If there’s any time of year when consumerism goes into overdrive, it’s Christmas.
When the very first Christmas card was printed in December 1843 at the request of Sir Henry Cole, an Englishman living during the reign of Queen Victoria, who would have ever imagined that 165 years later an estimated 5 billion Christmas cards would be sent each year worldwide?
It’s not only greeting card sales that have increased exponentially. The billions spent on Christmas shopping makes it the top profit-making period in the year for many retailers. In fact, “Christmas” seems to start earlier each year, reflecting the ever-increasing drive for profits. In some countries it’s now not uncommon to find Christmas items on sale in September.

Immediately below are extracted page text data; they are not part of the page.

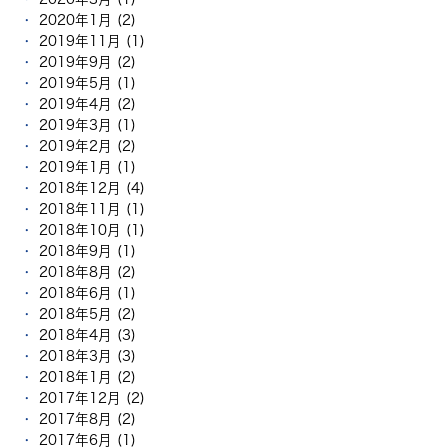
2020年1月 (2)
2019年11月 (1)
2019年9月 (2)
2019年5月 (1)
2019年4月 (2)
2019年3月 (1)
2019年2月 (2)
2019年1月 (1)
2018年12月 (4)
2018年11月 (1)
2018年10月 (1)
2018年9月 (1)
2018年8月 (2)
2018年6月 (1)
2018年5月 (2)
2018年4月 (3)
2018年3月 (3)
2018年1月 (2)
2017年12月 (2)
2017年8月 (2)
2017年6月 (1)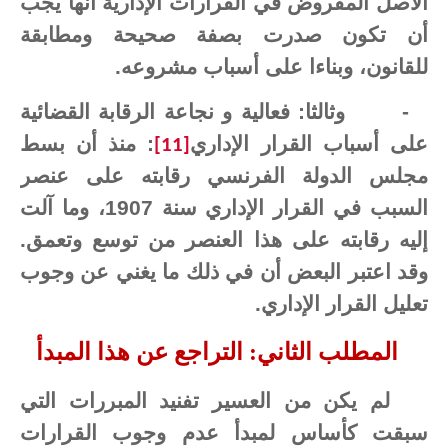
الأصل المفروض في القرارات الإدارية أنها يجب
أن تكون صدرت بصفة صحيحة ومطابقة
للقانون، وبناءا على أسباب مشروعه.
-
وثالثا: فعالية و نجاعة الرقابة القضائية
على أسباب القرار الإداري
: منذ أن بسط
[11]
مجلس الدولة الفرنسي رقابته على عنصر
السبب في القرار الإداري سنة 1907، وما آلت
إليه رقابته على هذا العنصر من توسع وتعمق.
وقد اعتبر البعض أن في ذلك ما يغني عن وجوب
تعليل القرار الإداري.
المطلب الثاني: التراجع عن هذا المبدأ
لم يكن من العسير تفنيد المبررات التي
سبقت كأساس لمبدأ عدم وجوب القرارات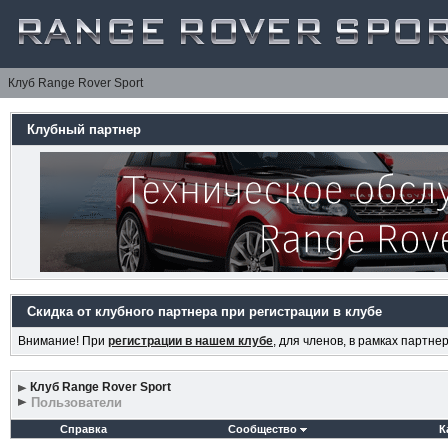
Клуб Range Rover Sport
Клубный партнер
Скидка от клубного партнера при регистрации в клубе
Внимание! При
регистрации в нашем клубе
, для членов, в рамках партн
Клуб Range Rover Sport
Пользователи
Справка
Сообщество
К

There is no shortage of ideas for presents for our children, parents, sweethearts, spouses, friends, colleagues … and ourselves, of course. We are barraged by advertisements. Corporations carefully time the release of their newest gadgets, limiting supply to ensure high demand.

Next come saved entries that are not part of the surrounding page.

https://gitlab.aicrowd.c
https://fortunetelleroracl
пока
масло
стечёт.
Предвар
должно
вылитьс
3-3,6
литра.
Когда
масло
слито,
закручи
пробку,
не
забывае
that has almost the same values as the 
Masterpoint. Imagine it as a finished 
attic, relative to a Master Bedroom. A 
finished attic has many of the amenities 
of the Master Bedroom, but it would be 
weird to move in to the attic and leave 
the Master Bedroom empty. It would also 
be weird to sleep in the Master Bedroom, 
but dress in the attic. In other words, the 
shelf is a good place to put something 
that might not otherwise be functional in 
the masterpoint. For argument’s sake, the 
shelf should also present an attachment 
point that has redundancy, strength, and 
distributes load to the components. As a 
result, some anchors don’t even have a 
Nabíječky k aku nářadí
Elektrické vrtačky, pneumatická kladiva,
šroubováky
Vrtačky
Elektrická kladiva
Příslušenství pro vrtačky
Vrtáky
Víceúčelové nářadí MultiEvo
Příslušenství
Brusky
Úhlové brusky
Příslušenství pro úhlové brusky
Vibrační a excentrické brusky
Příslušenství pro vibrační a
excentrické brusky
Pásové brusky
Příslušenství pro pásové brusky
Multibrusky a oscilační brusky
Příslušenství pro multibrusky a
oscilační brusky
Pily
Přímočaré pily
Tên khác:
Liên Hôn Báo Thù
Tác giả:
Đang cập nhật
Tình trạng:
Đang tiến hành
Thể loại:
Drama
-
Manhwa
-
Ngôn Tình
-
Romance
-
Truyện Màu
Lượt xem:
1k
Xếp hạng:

Some people argue that consumerism, which is prevalent throughout the year but reaches its zenith at Christmas, is necessary for the economy. If we didn’t keep buying so much, factories would close and jobs would be lost. Others argue that it’s only reasonable to take advantage of the wide array of items that have been designed to improve our standard of living.
On the other hand, while consumerism may be a fixture of modern life, it shouldn’t rule our desires and attitudes or overly influence the way we spend our time and money—or holidays. “Things” shouldn’t become so important that they distract or take away from the things that give true meaning to life.

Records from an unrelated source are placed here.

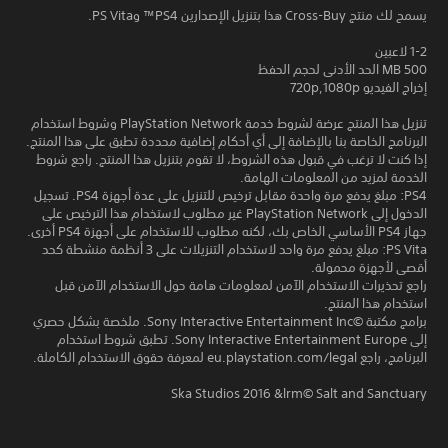
يسمح لك منتج Cross-Buy هذا بتنزيل الإصدارين PS4™ وPS Vita.
1-2 لاعبين
500 MB الحد الأدنى لحجم الحفظ
إخراج الفيديو 720p,1080p
تنزيل هذا المنتج عرضة لشروط خدمة PlayStation Network وشروط استخدام
البرنامج الخاصة بنا بالإضافة إلى أي أحكام إضافية محددة تطبق على هذا المنتج.
إذا كنت لا ترغب في قبول هذه الشروط، لا تقوم بتنزيل هذا المنتج. راجع شروط
الخدمة لمزيد من المعلومات الهامة.
PS4: مبلغ يدفع مرة واحدة مقابل ترخيص للتنزيل على عدة أجهزة PS4. تسجيل
الدخول إلى PlayStation Network غير مطلوب لاستخدام هذا الترخيص على
جهاز PS4 الأساسي الخاص بك، لكنه مطلوب للاستخدام على أجهزة PS4 أخرى.
PS Vita: مبلغ يدفع مرة واحد لاستخدام التنزيلات على 3 أنظمة منشطة كحد
أقصى لأجهزة محمولة.
راجع تحذيرات الاستخدام الآمن لمعلومات هامة حول الاستخدام الآمن قبل
استخدام هذا المنتج.
برامج مكتبة ©Sony Interactive Entertainment Inc. ملخصة بشكل حصري
إلى Sony Interactive Entertainment Europe. تطبق شروط استخدام
البرنامج، راجع eu.playstation.com/legal لمعرفة حقوق الاستخدام الكاملة.
Ska Studios 2016 &lrm© Salt and Sanctuary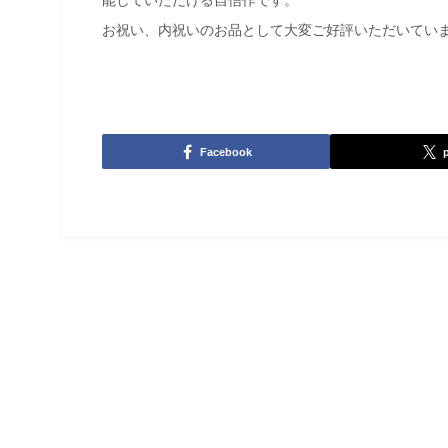
能していただける自信作です。
お祝い、内祝いのお品として大変ご好評いただいてい
Facebook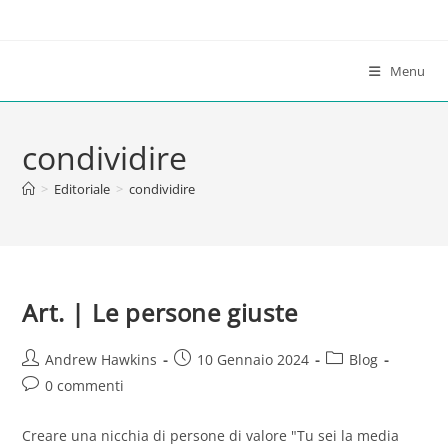
Salta
al
contenuto
Menu
condividire
>
Editoriale
>
condividire
Art. | Le persone giuste
Autore
Articolo
Categoria
Andrew Hawkins
10 Gennaio 2024
Blog
dell'articolo:
pubblicato:
dell'articolo:
Commenti
0 commenti
dell'articolo:
Creare una nicchia di persone di valore "Tu sei la media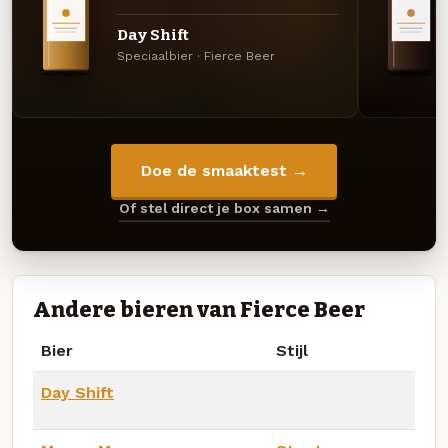
Day Shift
Speciaalbier · Fierce Beer
Doe de smaaktest →
Of stel direct je box samen →
Andere bieren van Fierce Beer
Bier
Stijl
Day Shift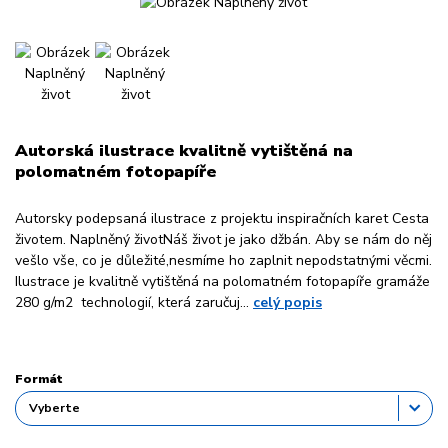
Autorská ilustrace kvalitně vytištěná na
polomatném fotopapíře
Autorsky podepsaná ilustrace z projektu inspiračních karet Cesta
životem. Naplněný životNáš život je jako džbán. Aby se nám do něj
vešlo vše, co je důležité,nesmíme ho zaplnit nepodstatnými věcmi.
Ilustrace je kvalitně vytištěná na polomatném fotopapíře gramáže
280 g/m2 technologií, která zaručuj...
celý popis
Formát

“One’s life does not consist in the abundance of the things he possesses.” 1 “Do not love the world or anything in the world. The world and its desires pass away, but the [person] who does the will of God lives forever.” 2 “Do not lay up for yourselves treasures on earth, but lay up treasures in Heaven.” 3 “Seek first the kingdom of God and His righteousness, and all these things [the necessities of life] shall be added to you.” 4
To many of us, what we buy, where we shop, how often we shop, how much we have to spend, and how our buying affects others’ perception of us means a great deal—in many cases probably too much.
According to British psychologist Oliver James, “We have become addicted to having rather than being and confusing our needs with our wants. Studies show that if you place high value on those things, you are more likely to suffer depression, anxiety, addictions, and personality disorders. We cannot carry on consuming in this manner and feel confident our great-grandchildren have any future.”5
The issue is not whether we have one car or three, or whether or not we own the latest 3G mobile phone, laptop computer, or iPod. Nor is it whether we shop at a designer store or hunt for used bargains on eBay. What matters is not the content of our closet or garage, but the content of our lives. Are we laying up our treasures on earth or in Heaven?
In this season of glittering enticements, let’s keep our priorities straight and remember that the most worthwhile gifts we can share with others are our love, time, and concern.
Abi F. May is a member of the Family International in England.
1 Luke 12:15
2 1 John 2:15,17 NIV
3 Matthew 6:19–20
4 Matthew 6:33
5 James, Oliver (2007). Affluenza. Vermillion.